The case was filed on May 17, 2000 [the 46th Anniversary of the landmark Brown V. Board of Education case] behalf of 46 students in 18 schools throughout the state and including 12 year old Samoan immigrant Eli Williams from San Francisco’s Burbank Middle School and later Balboa High School [both SF schools named in the suit].
The grievances ranged from lack of material needs like text books and computers to the inadequacy of teaching staff, unfair testing requirements and decaying facilities that wouldn't pass even minimal prison health inspections.

To emphasize the structural racism in the school finance system in California, the advocates emphasized that students of color in the 18 schools cited by the plaintiffs make up 96 percent of the student body, compared to the state average of 59 percent minority enrollment.

In August 2004, the state reached a $1 billion settlement in the case. The state agreed to immediately spend $188 million to buy books for and make repairs at the lowest-performing schools. The settlement also created a system for students and teachers to lodge complaints about substandard conditions, and imposed a 30-day deadline for resolving them.

But many say the reality of the Williams case settlement is far from its promise.

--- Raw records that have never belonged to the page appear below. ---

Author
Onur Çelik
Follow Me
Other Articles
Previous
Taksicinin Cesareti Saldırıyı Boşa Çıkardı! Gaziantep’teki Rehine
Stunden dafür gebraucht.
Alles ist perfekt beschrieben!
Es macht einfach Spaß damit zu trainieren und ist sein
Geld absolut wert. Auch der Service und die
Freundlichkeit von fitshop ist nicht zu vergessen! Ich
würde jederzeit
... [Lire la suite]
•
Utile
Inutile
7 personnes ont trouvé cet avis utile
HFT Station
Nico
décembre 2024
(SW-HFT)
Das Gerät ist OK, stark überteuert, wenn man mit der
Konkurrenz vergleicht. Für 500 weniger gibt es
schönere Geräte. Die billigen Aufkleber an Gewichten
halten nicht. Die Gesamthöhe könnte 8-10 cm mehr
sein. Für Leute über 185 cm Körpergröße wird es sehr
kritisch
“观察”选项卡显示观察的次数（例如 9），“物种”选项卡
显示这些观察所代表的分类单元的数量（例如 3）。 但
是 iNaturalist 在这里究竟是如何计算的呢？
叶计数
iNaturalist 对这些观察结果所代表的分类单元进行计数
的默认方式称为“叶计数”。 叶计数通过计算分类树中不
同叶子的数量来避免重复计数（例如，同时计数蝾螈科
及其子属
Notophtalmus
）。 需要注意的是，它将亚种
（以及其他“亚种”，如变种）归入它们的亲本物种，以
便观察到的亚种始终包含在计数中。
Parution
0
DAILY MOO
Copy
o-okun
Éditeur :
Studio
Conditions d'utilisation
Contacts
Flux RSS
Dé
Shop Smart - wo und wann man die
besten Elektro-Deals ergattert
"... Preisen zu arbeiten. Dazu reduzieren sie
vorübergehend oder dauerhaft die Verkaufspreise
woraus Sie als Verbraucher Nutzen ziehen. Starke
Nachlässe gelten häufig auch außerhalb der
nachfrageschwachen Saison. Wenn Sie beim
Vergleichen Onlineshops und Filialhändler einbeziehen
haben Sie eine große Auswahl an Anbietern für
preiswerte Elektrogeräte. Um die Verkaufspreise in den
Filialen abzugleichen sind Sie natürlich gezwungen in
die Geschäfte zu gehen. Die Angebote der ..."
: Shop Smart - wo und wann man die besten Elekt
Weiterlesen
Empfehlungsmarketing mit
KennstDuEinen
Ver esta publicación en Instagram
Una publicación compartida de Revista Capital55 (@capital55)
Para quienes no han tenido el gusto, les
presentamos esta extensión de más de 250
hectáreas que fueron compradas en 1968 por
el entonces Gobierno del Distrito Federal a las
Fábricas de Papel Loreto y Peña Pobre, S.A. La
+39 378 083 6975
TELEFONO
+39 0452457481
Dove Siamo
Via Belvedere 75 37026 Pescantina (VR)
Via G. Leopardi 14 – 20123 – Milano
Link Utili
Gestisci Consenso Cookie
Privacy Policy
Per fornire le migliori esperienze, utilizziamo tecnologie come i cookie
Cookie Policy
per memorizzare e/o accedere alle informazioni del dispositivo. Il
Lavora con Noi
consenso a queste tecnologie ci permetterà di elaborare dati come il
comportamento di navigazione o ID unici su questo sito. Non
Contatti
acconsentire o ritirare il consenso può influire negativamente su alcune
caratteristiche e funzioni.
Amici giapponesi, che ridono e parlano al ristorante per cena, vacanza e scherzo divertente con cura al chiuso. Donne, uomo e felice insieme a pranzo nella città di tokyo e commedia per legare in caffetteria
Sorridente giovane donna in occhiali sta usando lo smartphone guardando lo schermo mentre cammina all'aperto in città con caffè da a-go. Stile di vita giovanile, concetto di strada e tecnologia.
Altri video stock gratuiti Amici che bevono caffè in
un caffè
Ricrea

Sacramento Bee columnist Peter Schrag describs the Williams settlement in critical terms: "It moves things forward, but by inches, not by yards."
Schrag has been covering the Williams lawsuit since it was filed, and has also written a book, "Final Test: The Battle for Adequacy in America's Schools," on these lawsuits nationally. Read Schrag's essay.

CA SCHOOL BOARDS ASSOCIATION BUILDS AN ALLIANCE FOR FUNDING REFORM

Even mainstream groups like the California School Boards Association are now stepping into the mix in alliance with Children Now, the California League of Women Voters, the California Teachers Association and members of the state’s Education Coalition to coordinate a public dialogue about the concept of adequate funding.

I have been in the CSBA's delegate assembly governance body since 2001. At our early December meeting in San Diego we will be kicking off our statewide campaign.

Seeing the urgent need to move away from a system that simply provides schools a portion of the year’s available revenues rather than determining what funding is required to attain the expected student outcomes, education and child advocates, business leaders, good-government groups and others have joined a campaign to advocate for change.

According to CSBA: “The need for such a campaign became evident last year when settlement of the American Civil Liberties Union lawsuit against the state – Williams v. State of California – failed to produce any meaningful reform that would pull state funding for public education out of the downward spiral that began in the late 1970s. “Public school advocates have filed suit over education funding levels in a majority of states, but so far even those that have won legal victories have not actually increased the amount of money schools have at their disposal to improve educational offerings.”

* California ranks 44th in the nation in per-pupil funding despite
being the sixth largest economy in the world.
* California has among the highest expectations in the nation for its students and public schools, and its more than 6 million schoolchildren come from the most diverse backgrounds and circumstances.


“An investment in students and K-12 public education is an investment in children, the economy, society and democracy. Unfortunately, California’s investment over the past 20 years has been woefully inadequate,” said CSBA Executive Director Scott P. Plotkin. “We’re optimistic that we will be able to move past the divisive politics that have bogged this conversation down in the past and have a rational conversation about our public education goals, activities and resources.”